The goal is for management and shareholders to design CAFs based on their own collective understanding of risk, not on the methodologies of three different rating agencies — a key recommendation of the Financial Stability Board after the 2008 global financial crisis.

Doing so poses no risk to MDB ratings. MDBs can maintain a target rating and take action to avoid a downgrade, just as they do now. But a rating target should not mean baking rating agency methodologies directly into MDB CAFs, as is currently the case,

Recent rating agency commentary suggests that further action on CAFs could result in additional gains in lending capacity beyond the $300bn-$400bn already achieved. Even if it did not, it would have two important benefits.

First, it would clarify going forward that MDB lending was being constrained by rating agency methodologies, not shareholder risk appetite. Currently many stakeholders are not entirely clear where the problem lies.

Second, it would promote convergence over time toward generally agreed standards to assess the unique financial risks and strengths of MDBs.
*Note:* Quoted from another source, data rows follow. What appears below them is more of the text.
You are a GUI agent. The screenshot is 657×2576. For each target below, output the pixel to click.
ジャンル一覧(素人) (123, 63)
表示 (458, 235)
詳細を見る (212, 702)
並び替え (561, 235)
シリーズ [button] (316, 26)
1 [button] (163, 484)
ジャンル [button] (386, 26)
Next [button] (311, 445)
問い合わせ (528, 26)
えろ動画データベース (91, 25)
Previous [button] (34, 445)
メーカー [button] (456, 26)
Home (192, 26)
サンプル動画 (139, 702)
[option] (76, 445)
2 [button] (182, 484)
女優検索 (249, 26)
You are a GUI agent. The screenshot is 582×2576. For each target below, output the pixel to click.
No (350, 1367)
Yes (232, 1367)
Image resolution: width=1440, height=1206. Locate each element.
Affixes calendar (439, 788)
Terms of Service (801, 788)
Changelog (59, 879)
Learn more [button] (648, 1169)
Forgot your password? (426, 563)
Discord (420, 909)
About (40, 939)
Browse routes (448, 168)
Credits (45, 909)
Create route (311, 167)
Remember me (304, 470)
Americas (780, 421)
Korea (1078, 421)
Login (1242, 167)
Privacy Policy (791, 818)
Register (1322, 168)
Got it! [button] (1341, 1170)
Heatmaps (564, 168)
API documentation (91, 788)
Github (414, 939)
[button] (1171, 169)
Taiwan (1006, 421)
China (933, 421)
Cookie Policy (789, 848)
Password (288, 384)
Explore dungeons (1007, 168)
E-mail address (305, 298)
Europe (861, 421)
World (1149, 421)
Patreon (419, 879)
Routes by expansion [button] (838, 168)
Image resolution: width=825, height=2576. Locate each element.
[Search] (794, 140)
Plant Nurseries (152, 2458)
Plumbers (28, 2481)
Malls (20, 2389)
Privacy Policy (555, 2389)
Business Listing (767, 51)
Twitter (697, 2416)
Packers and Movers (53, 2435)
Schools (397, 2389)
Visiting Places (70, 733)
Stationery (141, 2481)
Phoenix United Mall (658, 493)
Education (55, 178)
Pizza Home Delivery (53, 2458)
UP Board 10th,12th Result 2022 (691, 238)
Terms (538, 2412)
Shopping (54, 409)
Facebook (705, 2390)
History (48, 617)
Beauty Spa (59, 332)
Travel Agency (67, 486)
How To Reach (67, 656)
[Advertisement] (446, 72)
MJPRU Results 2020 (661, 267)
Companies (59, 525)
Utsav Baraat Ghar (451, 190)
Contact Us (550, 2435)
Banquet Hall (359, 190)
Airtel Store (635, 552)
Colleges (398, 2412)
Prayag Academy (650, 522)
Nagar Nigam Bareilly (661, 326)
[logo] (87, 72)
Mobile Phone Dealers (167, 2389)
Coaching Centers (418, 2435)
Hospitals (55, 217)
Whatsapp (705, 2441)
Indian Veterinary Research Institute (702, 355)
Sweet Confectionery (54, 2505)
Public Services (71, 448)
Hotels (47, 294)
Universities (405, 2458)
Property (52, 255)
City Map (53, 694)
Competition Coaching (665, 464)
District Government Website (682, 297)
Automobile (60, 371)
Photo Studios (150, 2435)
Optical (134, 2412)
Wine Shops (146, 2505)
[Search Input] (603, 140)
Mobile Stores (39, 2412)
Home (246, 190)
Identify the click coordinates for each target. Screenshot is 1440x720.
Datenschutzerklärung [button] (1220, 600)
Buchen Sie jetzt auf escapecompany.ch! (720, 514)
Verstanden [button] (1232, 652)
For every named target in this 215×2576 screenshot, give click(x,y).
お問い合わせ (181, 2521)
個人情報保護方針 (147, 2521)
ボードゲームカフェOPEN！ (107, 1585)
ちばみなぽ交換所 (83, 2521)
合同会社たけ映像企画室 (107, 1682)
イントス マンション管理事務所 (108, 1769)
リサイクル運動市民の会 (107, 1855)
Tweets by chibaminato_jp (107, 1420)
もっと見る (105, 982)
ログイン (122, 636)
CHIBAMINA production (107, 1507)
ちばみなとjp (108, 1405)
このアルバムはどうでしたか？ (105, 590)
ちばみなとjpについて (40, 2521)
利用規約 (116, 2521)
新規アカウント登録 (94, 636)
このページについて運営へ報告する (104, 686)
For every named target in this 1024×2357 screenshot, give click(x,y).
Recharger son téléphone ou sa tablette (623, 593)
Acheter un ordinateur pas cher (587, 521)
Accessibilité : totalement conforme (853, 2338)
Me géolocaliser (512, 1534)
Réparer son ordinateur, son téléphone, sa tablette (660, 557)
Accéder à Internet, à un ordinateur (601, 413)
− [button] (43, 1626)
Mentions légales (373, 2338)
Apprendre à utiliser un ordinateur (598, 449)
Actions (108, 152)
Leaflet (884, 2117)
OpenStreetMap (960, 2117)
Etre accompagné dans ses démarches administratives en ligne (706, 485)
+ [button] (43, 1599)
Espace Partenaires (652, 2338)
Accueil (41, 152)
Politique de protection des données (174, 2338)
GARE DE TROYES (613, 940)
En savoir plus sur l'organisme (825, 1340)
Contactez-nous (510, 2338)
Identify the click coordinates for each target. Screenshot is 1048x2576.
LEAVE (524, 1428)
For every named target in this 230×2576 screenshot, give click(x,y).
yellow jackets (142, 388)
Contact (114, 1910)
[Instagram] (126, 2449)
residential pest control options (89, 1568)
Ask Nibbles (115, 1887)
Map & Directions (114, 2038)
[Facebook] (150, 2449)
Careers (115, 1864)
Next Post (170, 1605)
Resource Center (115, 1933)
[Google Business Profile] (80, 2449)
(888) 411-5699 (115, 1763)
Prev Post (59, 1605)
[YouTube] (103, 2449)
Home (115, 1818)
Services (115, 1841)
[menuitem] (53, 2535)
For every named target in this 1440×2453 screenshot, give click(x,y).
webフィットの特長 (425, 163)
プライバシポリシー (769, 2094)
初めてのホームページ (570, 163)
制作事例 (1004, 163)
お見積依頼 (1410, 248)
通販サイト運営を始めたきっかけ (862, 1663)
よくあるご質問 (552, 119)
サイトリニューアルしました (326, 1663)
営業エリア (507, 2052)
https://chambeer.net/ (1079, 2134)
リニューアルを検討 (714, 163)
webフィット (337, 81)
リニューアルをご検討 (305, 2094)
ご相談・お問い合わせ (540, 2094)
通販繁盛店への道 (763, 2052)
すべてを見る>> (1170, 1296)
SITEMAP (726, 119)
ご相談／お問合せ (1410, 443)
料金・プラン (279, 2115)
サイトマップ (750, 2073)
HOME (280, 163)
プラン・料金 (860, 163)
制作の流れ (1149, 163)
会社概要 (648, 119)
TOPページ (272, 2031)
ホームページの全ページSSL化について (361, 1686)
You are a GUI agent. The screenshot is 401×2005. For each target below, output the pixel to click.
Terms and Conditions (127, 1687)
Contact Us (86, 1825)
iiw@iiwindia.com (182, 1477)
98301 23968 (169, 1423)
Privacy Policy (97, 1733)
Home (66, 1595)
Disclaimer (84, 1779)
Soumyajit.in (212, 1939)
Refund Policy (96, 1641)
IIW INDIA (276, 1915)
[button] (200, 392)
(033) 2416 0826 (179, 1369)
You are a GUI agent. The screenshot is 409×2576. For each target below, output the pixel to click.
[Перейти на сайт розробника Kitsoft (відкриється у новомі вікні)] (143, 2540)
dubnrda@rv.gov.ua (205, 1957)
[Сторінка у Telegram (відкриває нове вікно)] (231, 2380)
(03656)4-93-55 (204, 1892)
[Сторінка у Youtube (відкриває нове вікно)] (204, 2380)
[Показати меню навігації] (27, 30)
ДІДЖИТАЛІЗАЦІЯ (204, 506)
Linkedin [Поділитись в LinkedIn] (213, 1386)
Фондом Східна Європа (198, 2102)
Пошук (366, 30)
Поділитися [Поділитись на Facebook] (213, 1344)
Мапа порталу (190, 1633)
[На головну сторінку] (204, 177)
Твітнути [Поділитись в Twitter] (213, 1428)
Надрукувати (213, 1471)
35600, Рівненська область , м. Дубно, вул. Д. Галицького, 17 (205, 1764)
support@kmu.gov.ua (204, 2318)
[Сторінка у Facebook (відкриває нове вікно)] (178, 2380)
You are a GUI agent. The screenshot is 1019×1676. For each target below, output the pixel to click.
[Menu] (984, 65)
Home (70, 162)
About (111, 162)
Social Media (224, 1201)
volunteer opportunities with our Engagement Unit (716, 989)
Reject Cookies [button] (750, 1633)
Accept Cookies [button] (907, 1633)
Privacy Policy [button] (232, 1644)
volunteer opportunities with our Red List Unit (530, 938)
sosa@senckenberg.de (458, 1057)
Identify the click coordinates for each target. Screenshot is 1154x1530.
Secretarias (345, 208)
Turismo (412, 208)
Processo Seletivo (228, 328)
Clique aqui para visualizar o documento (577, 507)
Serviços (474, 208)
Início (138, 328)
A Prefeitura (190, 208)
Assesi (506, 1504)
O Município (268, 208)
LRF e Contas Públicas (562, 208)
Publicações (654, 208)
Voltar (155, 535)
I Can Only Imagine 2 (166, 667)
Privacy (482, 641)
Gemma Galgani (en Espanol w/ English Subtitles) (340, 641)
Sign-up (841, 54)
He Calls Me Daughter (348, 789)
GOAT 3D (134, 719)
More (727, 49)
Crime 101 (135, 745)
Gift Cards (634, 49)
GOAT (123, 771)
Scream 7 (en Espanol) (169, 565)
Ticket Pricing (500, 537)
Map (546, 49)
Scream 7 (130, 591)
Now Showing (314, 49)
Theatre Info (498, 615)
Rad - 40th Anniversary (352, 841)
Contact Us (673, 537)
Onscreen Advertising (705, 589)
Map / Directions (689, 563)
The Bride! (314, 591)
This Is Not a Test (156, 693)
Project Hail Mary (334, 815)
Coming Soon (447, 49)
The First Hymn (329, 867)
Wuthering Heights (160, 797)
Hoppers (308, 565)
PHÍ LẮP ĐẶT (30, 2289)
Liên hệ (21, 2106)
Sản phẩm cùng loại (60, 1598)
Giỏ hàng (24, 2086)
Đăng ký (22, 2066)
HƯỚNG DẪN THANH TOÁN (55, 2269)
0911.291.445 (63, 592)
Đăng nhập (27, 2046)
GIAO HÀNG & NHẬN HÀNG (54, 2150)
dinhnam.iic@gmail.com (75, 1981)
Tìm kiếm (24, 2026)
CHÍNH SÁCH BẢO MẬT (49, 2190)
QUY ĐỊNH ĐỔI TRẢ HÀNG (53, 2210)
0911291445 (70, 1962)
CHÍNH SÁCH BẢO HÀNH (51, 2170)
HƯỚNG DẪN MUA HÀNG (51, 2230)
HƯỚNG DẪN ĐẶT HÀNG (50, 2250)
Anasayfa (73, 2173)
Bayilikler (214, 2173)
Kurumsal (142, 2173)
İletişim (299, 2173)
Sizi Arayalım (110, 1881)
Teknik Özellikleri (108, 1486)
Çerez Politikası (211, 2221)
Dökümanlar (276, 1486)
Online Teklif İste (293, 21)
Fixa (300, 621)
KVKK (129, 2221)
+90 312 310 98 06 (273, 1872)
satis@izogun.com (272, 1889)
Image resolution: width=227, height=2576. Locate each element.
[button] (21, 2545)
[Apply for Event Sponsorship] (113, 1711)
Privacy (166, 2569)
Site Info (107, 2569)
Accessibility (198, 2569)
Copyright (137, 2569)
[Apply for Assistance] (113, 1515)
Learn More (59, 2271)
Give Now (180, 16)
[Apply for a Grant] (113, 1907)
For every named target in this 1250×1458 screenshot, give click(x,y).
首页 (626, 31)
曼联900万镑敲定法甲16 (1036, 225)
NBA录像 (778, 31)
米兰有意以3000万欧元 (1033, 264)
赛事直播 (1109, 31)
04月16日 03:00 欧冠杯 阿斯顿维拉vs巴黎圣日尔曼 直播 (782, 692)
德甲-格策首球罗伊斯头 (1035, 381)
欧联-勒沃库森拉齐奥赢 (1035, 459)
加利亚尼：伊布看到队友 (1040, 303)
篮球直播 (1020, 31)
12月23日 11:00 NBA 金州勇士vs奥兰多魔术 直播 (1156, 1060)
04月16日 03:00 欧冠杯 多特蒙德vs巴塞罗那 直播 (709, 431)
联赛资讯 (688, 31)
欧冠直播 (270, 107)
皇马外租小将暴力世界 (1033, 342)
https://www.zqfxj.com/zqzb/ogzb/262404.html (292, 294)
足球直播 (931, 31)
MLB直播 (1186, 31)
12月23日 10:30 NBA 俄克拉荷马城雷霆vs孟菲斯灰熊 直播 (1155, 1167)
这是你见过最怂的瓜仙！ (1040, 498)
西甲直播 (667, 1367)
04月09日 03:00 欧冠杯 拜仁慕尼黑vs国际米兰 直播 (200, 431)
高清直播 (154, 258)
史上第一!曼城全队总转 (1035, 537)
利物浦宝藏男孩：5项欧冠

Rating agencies would have greater clarity on MDB creditworthiness, encouraging change in methodologies going forward, to recognise the strength of MDB capital adequacy. The increasing number of private actors working with MDBs on blended finance initiatives will have more comfort to mobilise even more resources for development.

Most importantly, debates around the lending capacity and capital needs of the MDBs among management, shareholders and civil society would be on a firmer, evidence-based footing.

These banks are critical to helping us put our planet on a more sustainable path forward — we need a collective understanding of what they can do.

MDBs need to be overhauled in many areas, as the about-to-be released G20 Roadmap on MDB Reform led by the Brazilian government will detail. But modernising their financial policies is central.

Discussions of fresh capital injection should not wait for CAF reforms to be finished — some MDBs need more firepower to match their lending capacity with the ambitious targets set by shareholder governments. The amount of resources needed is very modest in relation to its impact, due to MDBs’ high standards and leveraging ability.

But CAF reforms should continue in parallel, to ensure that every dollar of taxpayer capital is leveraged to the maximum.

 

Chris Humphrey is a senior research associate at the Overseas Development Institute and a researcher at the ETH University of Zurich. He was a member of the G20’s expert panel that produced the Capital Adequacy Framework report in 2022.